The problem of gpu lib building

_zsjanyy · November 13, 2012, 11:43am

Recently I tried to build gpu version of lammps. Following the
instructions of the Manual, I have built the libgpu.a and
nvc_get_devices successfully with openmpi. However, when I execute the
nvc_get_devices, the following error message appears:

./nvc_get_devices
Cuda driver error 100 in call at file './geryon/nvd_device.h' in line 232.
application called MPI_Abort(comm=0x44000000, -1) - process 0
In: PMI_Abort(-1, application called MPI_Abort(comm=0x44000000, -1) - process 0)

I changed to mpich and the following error appears:
./nvc_get_devices
Cuda driver error 100 in call at file './geryon/nvd_device.h' in line 232.
Attempting to use an MPI routine before initializing MPICH

Since there is libgpu.so have generated, I compiled the lammps and got
the final executable lammps version. However, when I execute it, the
same error message shown above is observed. When I looked into the 232
line of './geryon/nvd_device.h', I just could not figure out what is
wrong. Could anyone give me some advices? Thank you very much.
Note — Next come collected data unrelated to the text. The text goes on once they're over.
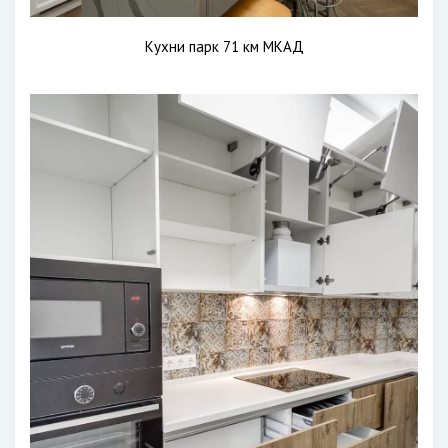
Кухни парк 71 км МКАД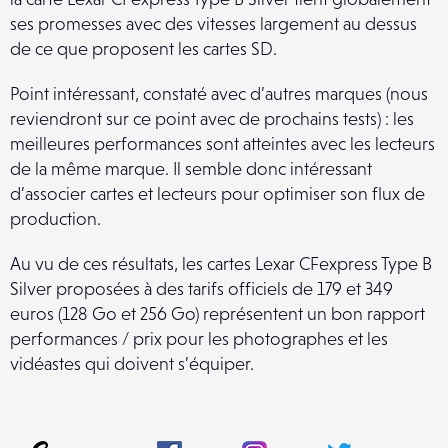
ses promesses avec des vitesses largement au dessus
de ce que proposent les cartes SD.
Point intéressant, constaté avec d’autres marques (nous
reviendront sur ce point avec de prochains tests) : les
meilleures performances sont atteintes avec les lecteurs
de la même marque. Il semble donc intéressant
d’associer cartes et lecteurs pour optimiser son flux de
production.
Au vu de ces résultats, les cartes Lexar CFexpress Type B
Silver proposées à des tarifs officiels de 179 et 349
euros (128 Go et 256 Go) représentent un bon rapport
performances / prix pour les photographes et les
vidéastes qui doivent s’équiper.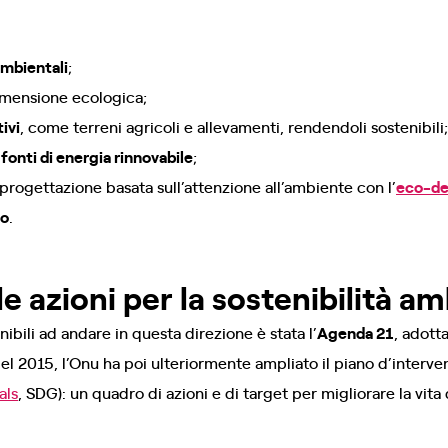
ambientali
;
imensione ecologica;
ivi
, come terreni agricoli e allevamenti, rendendoli sostenibili
o
fonti di energia rinnovabile
;
 progettazione basata sull’attenzione all’ambiente con l’
eco-de
co
.
le azioni per la sostenibilità a
bili ad andare in questa direzione è stata l’
Agenda 21
, adott
el 2015, l’Onu ha poi ulteriormente ampliato il piano d’interve
als
, SDG): un quadro di azioni e di target per migliorare la vit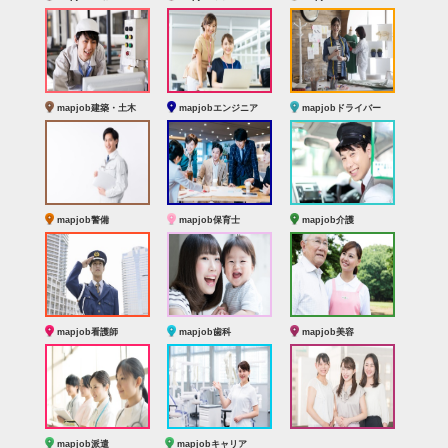
mapjob建築・土木
mapjobエンジニア
mapjobドライバー
mapjob警備
mapjob保育士
mapjob介護
mapjob看護師
mapjob歯科
mapjob美容
mapjob派遣
mapjobキャリア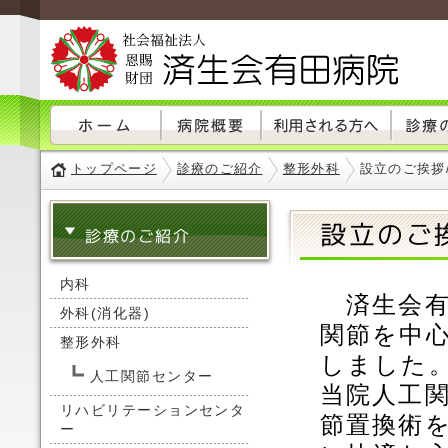
トップページ
診療のご紹介
整形外科
設立のご挨拶
設立のご
診療のご紹介
内科
済生会有田
外科(消化器)
関節を中
整形外科
しました
人工関節センター
当院人工
リハビリテーションセンタ
節置換術
ー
sjplimp · November 13, 2012, 3:07pm

Mike or Christian may have a suggestion. My guess
is some incompatibility with your NVIDIA software.

Steve

akohlmey · November 13, 2012, 3:07pm

Recently I tried to build gpu version of lammps. Following the
instructions of the Manual, I have built the libgpu.a and
nvc_get_devices successfully with openmpi. However, when I execute the
nvc_get_devices, the following error message appears:

./nvc_get_devices
Cuda driver error 100 in call at file './geryon/nvd_device.h' in line 232.
application called MPI_Abort(comm=0x44000000, -1) - process 0
In: PMI_Abort(-1, application called MPI_Abort(comm=0x44000000, -1) -
process 0)

which tells you, that your GPU setup doesn't work,
or you compiled the GPU library for a GPU architecture
different from the one that you have.

I changed to mpich and the following error appears:
./nvc_get_devices
Cuda driver error 100 in call at file './geryon/nvd_device.h' in line 232.
Attempting to use an MPI routine before initializing MPICH

since the error message is GPU related, how should this be
corrected by changing the MPI library? that seems to be a
*very* strange way to solve a problem.

have you been able to run any other GPU software?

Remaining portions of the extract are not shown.